BRISTOL—”It swooped at my grandmother, ducked down under the bridge and landed in the mucky water,” said Sarah Coutu, 9, of Pawtucket, who was standing on board walk behind the Audubon Society in Bristol during a “Choose your own adventure” walk on Wednesday morning. Audubon instructor Chloe Fandel and her adventurers, consisting of children, parents and grandparents went on a nature walk to inspect bugs, smell the flowers, and search for snakes. The group had found five garter snakes near a small swamp along the bike path and were thoroughly enjoying the day.
“Wow, there’s another one,” said Colin Weldon, 10, of Warren “this is cool.”
That’s when Sarah Coutu and her family came strolling up the board walk on a hike of their own. “We come here often to look at birds. Sarah wants to be an Ornithologist, a bird scientist,” said Sarah’s mom.
Just as they reached the bike path a bat came diving down upon them. Screams were heard. The bat swerved to miss them spun into the railing and dropped into the water.
“A bat,” Sarah screamed out, “It flew into the water.”

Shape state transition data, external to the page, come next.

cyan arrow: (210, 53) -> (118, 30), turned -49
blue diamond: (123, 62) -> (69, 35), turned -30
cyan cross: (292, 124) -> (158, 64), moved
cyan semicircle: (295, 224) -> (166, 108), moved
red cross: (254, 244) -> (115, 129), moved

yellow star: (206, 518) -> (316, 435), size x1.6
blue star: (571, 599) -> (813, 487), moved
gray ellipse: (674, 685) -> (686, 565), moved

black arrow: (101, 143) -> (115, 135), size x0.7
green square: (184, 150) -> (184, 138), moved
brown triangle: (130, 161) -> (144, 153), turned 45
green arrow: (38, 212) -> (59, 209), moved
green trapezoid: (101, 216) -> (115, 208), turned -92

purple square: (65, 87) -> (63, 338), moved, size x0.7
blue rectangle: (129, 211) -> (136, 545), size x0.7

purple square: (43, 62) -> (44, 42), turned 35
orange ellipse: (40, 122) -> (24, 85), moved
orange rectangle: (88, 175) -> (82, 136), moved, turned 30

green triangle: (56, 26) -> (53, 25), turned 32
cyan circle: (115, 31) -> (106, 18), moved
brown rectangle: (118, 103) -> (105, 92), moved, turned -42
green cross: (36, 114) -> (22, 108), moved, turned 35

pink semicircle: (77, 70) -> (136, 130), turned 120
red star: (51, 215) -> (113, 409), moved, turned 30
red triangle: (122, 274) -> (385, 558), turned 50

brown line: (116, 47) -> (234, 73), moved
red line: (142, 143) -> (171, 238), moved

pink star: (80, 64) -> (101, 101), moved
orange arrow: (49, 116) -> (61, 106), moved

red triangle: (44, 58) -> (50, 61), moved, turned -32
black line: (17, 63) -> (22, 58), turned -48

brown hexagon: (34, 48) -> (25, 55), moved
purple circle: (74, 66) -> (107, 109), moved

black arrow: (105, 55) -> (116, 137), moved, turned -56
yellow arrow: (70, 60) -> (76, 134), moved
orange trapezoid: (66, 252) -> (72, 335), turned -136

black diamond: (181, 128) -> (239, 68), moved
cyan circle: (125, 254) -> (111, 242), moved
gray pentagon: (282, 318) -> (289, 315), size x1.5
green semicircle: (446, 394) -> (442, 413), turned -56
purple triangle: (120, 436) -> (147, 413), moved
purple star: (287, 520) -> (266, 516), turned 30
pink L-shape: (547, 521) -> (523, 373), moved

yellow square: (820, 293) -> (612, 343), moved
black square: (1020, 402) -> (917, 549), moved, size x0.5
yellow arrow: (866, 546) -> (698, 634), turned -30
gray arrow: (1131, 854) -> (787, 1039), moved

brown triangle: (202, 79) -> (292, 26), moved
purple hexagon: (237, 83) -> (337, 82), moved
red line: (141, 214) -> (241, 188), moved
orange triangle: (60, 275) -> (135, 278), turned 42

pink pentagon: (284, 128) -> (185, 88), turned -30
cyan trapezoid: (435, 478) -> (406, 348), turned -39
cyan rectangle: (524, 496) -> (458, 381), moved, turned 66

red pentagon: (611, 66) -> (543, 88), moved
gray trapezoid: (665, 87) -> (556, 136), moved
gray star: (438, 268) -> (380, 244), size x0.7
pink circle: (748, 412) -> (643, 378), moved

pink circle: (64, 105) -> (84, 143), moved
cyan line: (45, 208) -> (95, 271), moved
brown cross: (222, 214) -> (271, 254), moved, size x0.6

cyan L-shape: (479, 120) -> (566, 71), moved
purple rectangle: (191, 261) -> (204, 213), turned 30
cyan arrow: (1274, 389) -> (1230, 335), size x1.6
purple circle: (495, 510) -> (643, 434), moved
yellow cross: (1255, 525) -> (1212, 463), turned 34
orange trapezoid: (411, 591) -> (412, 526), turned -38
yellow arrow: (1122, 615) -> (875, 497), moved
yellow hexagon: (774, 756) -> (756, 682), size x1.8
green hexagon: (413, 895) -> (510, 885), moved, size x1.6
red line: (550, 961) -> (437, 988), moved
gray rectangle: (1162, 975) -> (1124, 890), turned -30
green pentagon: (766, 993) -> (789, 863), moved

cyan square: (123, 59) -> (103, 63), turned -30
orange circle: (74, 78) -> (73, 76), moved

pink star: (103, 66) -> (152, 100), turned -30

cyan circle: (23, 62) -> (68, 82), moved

Immediately all eyes from the adventurers went from the snakes to the water. The bat, once in the water, fluttered desperately trying to stay a float, as it attempted to make its way towards the shore. But the green colored muck became too much and for it and it started to struggle.
That’s when the adventurers sprung into action.
“I’m going to have to go in and get it,” said Ms. Fandel, as she began to take off some items to nice for the swamp she was about to enter. “Can I have a volunteer to go up the board walk and get a net?”
“I can,” volunteered the boys in the group.
Once the net was brought to her, Ms. Fandel waded into the green slime and reached out for the drowning bat. She scooped it up and brought it to shore. The adventurers got out there cameras and phones to take pictures of the tired mammal. After a brief viewing session the group, getting more than they bargained for, brought the bat to the Audubon center to see if they could save it.
“We can’t really treat a possibly rabid animal, all we can really do is dry it off, monitor it and see how it develops,” said Audubon director Anne DiMonti.
As for Ms. Fandel, “She was really brave. The water smelled really bad,” said Sarah, stating, “We were lucky that she was there at just the right time.”
Later that day the Audubon Society released the bat back into it’s habitat.
“We gave him time to rest and dry out in an animal carrier,” said Ms. Dimonti. “As he dried out he spruced up then we sent him on his merry way,” she said.